I have a question about Power Query which is admittedly vague, but I’ll try to be as specific as I can. I have 2 queries, Query A and Query B. Query A loads about 1,000 rows from a table; it has 1 row for each key field. Query B loads about 30,000 rows from an external XLS file; it contains transactional data and has multiple rows for each key field. I augment each query with additional calculated columns. My augmented data is stored in queries ModQueryA and ModQueryB. Then, I reference ModQueryA as a new query and merge that query with ModQueryB, and call the result FinalQueryA.
It all works but when some of those queries refresh, there’s a message in the query list window that says XX MB from (the original data source). I thought it was loading the original data source to execute the query update. However, the MB loaded far exceed the size of the original files. In fact, XX MB counts up to about 1 GB before completing the refresh. And it takes several minutes to complete the refresh.
My question is whether there is any way to make the refresh more efficient, and therefore quicker. Per my Google search, I added a step in the data import of the source files to be:
BufferTable = Table.Buffer(Source)
However, that doesn’t appear to help.
When I limit the rows of each source query to 50 rows, let’s say, the queries definitely update more quickly. So, size does matter. But I do need all the data loaded in a production environment.

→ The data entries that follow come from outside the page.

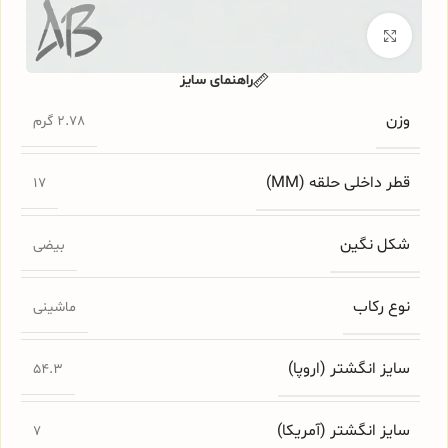
برای بزرگنمایی کلیک کنید
راهنمای سایز
وزن
2.78 گرم
قطر داخلی حلقه (MM)
17
شکل نگین
بیضی
نوع رکاب
ماشینی
سایز انگشتر (اروپا)
54.3
سایز انگشتر (آمریکا)
7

Although I have a lot of calculated columns, I would imagine that my model is not as complex as other PQ models out there. Hardware is not an issue since I have 32 GB memory on my PC.

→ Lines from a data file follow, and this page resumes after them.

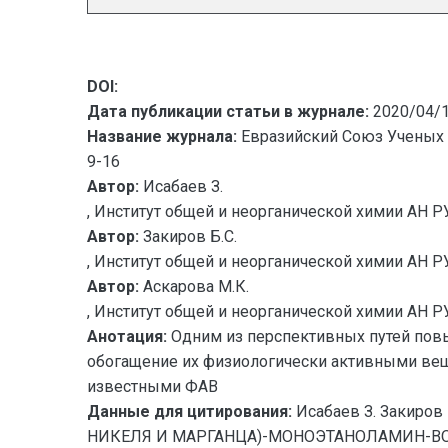
DOI:
Дата публикации статьи в журнале:
2020/04/
Название журнала:
Евразийский Союз Ученых 
9-16
Автор:
Исабаев З.
, Институт общей и неорганической химии АН РУ
Автор:
Закиров Б.С.
, Институт общей и неорганической химии АН РУ
Автор:
Аскарова М.К.
, Институт общей и неорганической химии АН РУ
Анотация:
Одним из перспективных путей пов
обогащение их физиологически активными ве
известными ФАВ
Данные для цитирования:
Исабаев З. Закир
НИКЕЛЯ И МАРГАНЦА)-МОНОЭТАНОЛАМИН-ВОДА ПР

Is there a way to troubleshoot this to enable quicker execution of my full PQ model?
I see no one has replied yet to my question although there have been 50+ views. I have been looking at some other threads related to slow Power Query performance, and one topic that comes up are queries that reference other queries that reference other queries, etc.
I was trying to modular in my approach to adding necessary calculations to my queries, but it seems that may be causing the issues. I'm going to try to refactor my PQ code to see if I can produce the desired results with no or as few references to other queries as possible.
That might improve performance...
In my personal experience, Merge operations always slow things down. The only way to see references I've seen is through Query Dependencies, but I don't think it provides any further insight. I would be interested in speeding up query pulls as well seeing as I don't have any ability to modify the data sources...